Stand: 13.02.2025
Executive Summary
Das aus zwei Säulen bestehende OECD-Projekt zur Besteuerung der digitalisierten Wirtschaft (Säule 1: Umverteilung zu den Marktstaaten; Säule 2: Mindestbesteuerung) sieht sich seit dem Amtsantritt von US-Präsident Trump vor besonders grossen Herausforderungen. So verkündete der neue Präsident, dass sich die USA vom Projekt zurückziehen und sie Gegenmassnahmen gegen Staaten ergreifen, die diskriminierende und extraterritoriale Steuern gegen die USA erheben (Link zum Dekret und Link zur America First Trade Policy). Die Trump-Administration hat nun 60 Tage für die Ausarbeitung konkreter Gegenmassnahmen (z.B. Zölle) des Präsidenten. Im Fokus der Gegenmassnahmen dürften die UTPR der Mindestbesteuerung und sog. Digital Service Taxes anderer Staaten stehen (Link Mitteilung “Ways and Means Committee”). Ferner verkündete Präsident Trump das Ziel, dass die USA ihren Bundessteuergewinnsteuersatz auf 15 Prozent senken (vgl. z.B. Berichterstattung zum WEF). Passiert die angekündigte Gewinnsteuersenkung den US-Kongress, könnte anstelle einer globalen Mindestbesteuerung der globale Steuerwettbewerb wieder aufflammen.
Mit seinen Ankündigungen dürfte Präsident Trump das Ende der Säule 1 des Projekts besiegeln und der Säule 2 (Mindestbesteuerung) einen harten Schlag verpasst haben. Ein Weiterbestehen der Mindestbesteuerung dürfte verschiedene technische Anpassungen verlangen, welche im Laufe des Jahres 2025 angegangen werden müssen.

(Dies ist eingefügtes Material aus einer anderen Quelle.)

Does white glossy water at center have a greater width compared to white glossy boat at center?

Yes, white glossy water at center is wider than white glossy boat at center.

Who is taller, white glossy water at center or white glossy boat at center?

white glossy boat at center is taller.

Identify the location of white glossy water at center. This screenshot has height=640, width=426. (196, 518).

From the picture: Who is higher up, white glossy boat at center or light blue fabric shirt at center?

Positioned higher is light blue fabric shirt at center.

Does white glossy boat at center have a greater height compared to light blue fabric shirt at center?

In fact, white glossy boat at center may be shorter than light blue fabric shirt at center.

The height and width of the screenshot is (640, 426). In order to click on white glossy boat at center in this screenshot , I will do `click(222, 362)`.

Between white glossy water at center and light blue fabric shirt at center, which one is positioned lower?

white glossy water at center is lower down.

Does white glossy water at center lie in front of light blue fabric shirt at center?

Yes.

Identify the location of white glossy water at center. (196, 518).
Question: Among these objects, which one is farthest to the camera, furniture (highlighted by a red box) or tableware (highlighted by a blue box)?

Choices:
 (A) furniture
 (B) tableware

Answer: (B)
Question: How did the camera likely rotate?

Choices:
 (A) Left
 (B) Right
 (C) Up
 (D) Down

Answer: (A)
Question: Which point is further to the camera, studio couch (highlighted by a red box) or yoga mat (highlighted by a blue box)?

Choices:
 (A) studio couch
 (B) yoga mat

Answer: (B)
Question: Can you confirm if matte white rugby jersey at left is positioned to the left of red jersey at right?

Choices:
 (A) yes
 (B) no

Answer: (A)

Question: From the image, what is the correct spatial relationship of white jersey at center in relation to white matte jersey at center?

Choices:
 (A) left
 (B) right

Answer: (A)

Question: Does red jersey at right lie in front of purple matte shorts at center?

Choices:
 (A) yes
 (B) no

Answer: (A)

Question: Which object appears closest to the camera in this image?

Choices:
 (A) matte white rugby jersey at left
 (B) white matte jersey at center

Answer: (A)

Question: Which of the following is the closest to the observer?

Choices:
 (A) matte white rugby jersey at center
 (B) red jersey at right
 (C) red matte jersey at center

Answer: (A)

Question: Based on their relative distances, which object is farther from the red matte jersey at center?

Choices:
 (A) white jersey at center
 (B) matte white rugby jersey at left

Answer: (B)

Die Mindestbesteuerung wird seit Anfang 2024 von den meisten europäischen Staaten (inkl. der Schweiz) und verschiedenen weiteren Staaten umgesetzt (Link). Viele besonders gewichtige Volkswirtschaften wie die USA, China oder Indien haben bisher keine Anstalten gezeigt, ebenfalls mitzumachen. Die Mindeststeuer ist damit eher ein europäisches als ein globales Projekt. Dass die Mindeststeuer sich in den nächsten Jahren global durchsetzt, erscheint angesichts der Drohungen von Präsident Trump höchst unwahrscheinlich. Allerdings sollte nicht davon ausgegangen werden, dass die Mindeststeuer nun einfach verschwindet. Angesichts politischer und finanzieller Hindernisse muss davon ausgegangen werden, dass sie zumindest als europäisches Projekt fortgeführt werden soll (Link zu EU-Parlament).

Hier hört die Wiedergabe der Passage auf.